_How to complete this task_: Your answer must consist of exactly the lines below, starting with the line with "wear a hat." and going on through the line with "practical pocket designs.", and nothing else.

_Data for processing_:

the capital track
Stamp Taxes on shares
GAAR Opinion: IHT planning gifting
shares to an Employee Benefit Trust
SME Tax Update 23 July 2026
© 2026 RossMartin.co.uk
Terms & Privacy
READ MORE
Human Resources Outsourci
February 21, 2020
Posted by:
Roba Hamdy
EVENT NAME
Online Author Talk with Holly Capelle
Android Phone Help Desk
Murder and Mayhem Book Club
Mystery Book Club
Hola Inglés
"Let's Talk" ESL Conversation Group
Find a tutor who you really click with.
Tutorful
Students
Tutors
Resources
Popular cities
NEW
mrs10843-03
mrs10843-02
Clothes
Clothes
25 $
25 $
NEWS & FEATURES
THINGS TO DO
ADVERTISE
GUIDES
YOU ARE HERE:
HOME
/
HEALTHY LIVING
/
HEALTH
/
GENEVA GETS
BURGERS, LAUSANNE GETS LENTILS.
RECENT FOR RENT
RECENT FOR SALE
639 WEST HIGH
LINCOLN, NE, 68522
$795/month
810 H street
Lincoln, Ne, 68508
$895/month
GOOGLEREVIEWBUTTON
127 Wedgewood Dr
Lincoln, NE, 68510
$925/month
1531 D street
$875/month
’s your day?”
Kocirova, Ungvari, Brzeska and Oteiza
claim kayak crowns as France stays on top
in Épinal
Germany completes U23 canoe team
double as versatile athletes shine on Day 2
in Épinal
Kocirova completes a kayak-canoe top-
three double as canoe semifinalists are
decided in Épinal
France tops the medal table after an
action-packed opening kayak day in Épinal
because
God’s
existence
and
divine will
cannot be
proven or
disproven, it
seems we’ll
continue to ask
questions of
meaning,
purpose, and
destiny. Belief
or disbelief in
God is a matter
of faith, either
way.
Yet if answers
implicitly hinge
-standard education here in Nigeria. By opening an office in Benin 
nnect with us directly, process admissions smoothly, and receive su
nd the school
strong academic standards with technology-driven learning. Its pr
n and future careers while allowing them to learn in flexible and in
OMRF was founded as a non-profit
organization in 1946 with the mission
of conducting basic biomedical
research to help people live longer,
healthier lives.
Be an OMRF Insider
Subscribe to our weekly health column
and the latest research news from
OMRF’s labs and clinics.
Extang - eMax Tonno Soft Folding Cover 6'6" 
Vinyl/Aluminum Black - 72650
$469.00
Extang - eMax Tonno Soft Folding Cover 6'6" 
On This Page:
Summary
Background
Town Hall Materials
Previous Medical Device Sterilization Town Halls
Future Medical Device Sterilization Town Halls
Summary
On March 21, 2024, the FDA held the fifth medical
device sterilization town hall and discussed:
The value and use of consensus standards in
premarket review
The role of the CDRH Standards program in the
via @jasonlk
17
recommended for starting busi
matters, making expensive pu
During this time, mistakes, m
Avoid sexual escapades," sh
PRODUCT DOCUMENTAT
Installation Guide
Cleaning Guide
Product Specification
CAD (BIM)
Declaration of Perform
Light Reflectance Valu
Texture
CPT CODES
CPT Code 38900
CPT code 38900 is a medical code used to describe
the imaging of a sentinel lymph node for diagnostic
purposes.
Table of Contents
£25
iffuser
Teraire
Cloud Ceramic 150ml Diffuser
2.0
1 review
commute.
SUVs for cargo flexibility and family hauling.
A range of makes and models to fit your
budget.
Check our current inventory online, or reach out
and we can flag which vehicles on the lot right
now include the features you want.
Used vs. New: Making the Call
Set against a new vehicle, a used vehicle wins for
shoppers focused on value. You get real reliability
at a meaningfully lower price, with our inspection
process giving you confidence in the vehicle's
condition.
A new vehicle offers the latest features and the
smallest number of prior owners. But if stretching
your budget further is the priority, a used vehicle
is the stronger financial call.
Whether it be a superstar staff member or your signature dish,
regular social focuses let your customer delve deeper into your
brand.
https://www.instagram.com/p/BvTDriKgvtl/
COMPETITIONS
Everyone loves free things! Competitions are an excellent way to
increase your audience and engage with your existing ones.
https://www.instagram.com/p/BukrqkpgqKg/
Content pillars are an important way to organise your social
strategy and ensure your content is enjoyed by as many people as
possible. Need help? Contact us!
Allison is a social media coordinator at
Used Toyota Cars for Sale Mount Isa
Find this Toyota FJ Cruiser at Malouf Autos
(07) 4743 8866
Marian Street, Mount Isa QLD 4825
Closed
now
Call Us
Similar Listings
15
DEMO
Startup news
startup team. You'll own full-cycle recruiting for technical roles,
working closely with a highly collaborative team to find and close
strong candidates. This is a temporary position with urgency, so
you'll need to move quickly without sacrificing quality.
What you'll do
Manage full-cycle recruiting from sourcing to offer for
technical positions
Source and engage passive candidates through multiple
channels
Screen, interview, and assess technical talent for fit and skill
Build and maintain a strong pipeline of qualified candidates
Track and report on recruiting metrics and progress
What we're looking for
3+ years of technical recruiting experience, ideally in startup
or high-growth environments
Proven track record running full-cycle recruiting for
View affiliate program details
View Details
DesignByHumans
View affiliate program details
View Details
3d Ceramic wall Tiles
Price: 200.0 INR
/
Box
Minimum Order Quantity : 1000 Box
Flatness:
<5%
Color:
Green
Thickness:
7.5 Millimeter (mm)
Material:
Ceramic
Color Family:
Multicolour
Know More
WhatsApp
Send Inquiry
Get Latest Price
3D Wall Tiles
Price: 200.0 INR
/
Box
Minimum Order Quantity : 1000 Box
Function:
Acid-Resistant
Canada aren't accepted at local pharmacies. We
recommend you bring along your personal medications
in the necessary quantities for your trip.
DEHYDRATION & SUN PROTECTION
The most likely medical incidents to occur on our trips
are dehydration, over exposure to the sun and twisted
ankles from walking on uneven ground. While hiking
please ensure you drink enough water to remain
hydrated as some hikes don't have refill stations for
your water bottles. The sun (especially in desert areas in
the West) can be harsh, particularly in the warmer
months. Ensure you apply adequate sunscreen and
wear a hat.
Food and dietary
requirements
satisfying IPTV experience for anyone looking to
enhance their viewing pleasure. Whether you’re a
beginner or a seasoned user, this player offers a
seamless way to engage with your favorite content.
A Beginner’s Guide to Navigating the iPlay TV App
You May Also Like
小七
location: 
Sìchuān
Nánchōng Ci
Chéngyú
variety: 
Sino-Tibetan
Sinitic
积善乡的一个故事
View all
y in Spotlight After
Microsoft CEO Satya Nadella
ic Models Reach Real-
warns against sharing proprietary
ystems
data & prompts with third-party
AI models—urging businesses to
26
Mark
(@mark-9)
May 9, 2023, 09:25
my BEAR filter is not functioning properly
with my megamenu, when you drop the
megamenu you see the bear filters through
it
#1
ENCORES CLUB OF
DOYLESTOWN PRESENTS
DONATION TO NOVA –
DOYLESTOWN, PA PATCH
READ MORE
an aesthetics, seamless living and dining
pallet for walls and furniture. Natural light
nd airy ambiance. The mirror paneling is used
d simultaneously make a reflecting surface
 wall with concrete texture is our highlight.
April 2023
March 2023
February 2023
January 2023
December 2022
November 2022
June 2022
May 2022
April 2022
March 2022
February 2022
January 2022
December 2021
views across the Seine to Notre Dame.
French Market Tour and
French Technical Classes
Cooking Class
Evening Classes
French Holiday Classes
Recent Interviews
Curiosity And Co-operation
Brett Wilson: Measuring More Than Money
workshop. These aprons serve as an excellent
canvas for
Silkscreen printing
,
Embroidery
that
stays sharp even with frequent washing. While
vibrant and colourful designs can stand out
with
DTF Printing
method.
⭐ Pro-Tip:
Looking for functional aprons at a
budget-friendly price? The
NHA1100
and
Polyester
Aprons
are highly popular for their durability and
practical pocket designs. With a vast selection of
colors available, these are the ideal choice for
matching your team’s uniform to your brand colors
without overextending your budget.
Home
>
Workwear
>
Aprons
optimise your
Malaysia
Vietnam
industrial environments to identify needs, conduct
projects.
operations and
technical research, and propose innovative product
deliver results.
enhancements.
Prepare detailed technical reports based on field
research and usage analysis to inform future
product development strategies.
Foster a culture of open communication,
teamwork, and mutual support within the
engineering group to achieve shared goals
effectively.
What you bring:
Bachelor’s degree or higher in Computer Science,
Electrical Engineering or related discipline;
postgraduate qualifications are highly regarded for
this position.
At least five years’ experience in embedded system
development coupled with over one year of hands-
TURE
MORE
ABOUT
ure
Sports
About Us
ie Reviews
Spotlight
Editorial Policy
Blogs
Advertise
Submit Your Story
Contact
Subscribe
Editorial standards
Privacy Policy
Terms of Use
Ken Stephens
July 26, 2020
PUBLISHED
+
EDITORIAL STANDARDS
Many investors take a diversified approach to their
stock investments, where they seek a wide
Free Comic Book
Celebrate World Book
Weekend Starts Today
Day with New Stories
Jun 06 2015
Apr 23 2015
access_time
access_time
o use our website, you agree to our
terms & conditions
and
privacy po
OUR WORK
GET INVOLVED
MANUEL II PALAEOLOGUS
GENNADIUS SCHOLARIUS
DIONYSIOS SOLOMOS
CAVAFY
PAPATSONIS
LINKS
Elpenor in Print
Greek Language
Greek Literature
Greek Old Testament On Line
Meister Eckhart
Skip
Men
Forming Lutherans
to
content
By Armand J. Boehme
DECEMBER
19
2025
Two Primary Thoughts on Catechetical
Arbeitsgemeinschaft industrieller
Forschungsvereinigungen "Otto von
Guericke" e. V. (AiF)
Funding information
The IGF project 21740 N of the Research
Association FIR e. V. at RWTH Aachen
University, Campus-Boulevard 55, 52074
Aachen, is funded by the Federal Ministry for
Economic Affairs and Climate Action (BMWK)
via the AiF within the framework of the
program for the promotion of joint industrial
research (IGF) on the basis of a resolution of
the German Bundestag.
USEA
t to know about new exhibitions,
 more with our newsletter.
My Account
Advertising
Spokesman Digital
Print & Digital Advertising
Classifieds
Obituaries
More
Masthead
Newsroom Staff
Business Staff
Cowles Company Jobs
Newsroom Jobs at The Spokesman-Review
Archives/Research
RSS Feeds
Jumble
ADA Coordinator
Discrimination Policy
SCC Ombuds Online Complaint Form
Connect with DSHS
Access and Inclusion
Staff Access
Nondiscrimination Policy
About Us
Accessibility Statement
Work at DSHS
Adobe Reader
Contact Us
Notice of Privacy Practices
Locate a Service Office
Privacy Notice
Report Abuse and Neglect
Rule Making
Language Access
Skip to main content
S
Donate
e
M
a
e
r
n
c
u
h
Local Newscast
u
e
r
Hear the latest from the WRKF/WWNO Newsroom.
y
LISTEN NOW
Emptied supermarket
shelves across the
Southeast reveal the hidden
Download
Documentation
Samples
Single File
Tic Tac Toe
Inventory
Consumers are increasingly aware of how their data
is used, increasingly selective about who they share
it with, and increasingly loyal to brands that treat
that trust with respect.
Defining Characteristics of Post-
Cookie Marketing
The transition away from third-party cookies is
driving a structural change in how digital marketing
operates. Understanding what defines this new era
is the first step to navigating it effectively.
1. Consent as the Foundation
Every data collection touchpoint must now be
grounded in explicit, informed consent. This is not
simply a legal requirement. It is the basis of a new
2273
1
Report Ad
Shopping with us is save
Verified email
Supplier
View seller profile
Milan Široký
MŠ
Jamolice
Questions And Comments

_Completed task_:
wear a hat.
Food and dietary
requirements
satisfying IPTV experience for anyone looking to
enhance their viewing pleasure. Whether you’re a
beginner or a seasoned user, this player offers a
seamless way to engage with your favorite content.
A Beginner’s Guide to Navigating the iPlay TV App
You May Also Like
小七
location: 
Sìchuān
Nánchōng Ci
Chéngyú
variety: 
Sino-Tibetan
Sinitic
积善乡的一个故事
View all
y in Spotlight After
Microsoft CEO Satya Nadella
ic Models Reach Real-
warns against sharing proprietary
ystems
data & prompts with third-party
AI models—urging businesses to
26
Mark
(@mark-9)
May 9, 2023, 09:25
my BEAR filter is not functioning properly
with my megamenu, when you drop the
megamenu you see the bear filters through
it
#1
ENCORES CLUB OF
DOYLESTOWN PRESENTS
DONATION TO NOVA –
DOYLESTOWN, PA PATCH
READ MORE
an aesthetics, seamless living and dining
pallet for walls and furniture. Natural light
nd airy ambiance. The mirror paneling is used
d simultaneously make a reflecting surface
 wall with concrete texture is our highlight.
April 2023
March 2023
February 2023
January 2023
December 2022
November 2022
June 2022
May 2022
April 2022
March 2022
February 2022
January 2022
December 2021
views across the Seine to Notre Dame.
French Market Tour and
French Technical Classes
Cooking Class
Evening Classes
French Holiday Classes
Recent Interviews
Curiosity And Co-operation
Brett Wilson: Measuring More Than Money
workshop. These aprons serve as an excellent
canvas for
Silkscreen printing
,
Embroidery
that
stays sharp even with frequent washing. While
vibrant and colourful designs can stand out
with
DTF Printing
method.
⭐ Pro-Tip:
Looking for functional aprons at a
budget-friendly price? The
NHA1100
and
Polyester
Aprons
are highly popular for their durability and
practical pocket designs. With a vast selection of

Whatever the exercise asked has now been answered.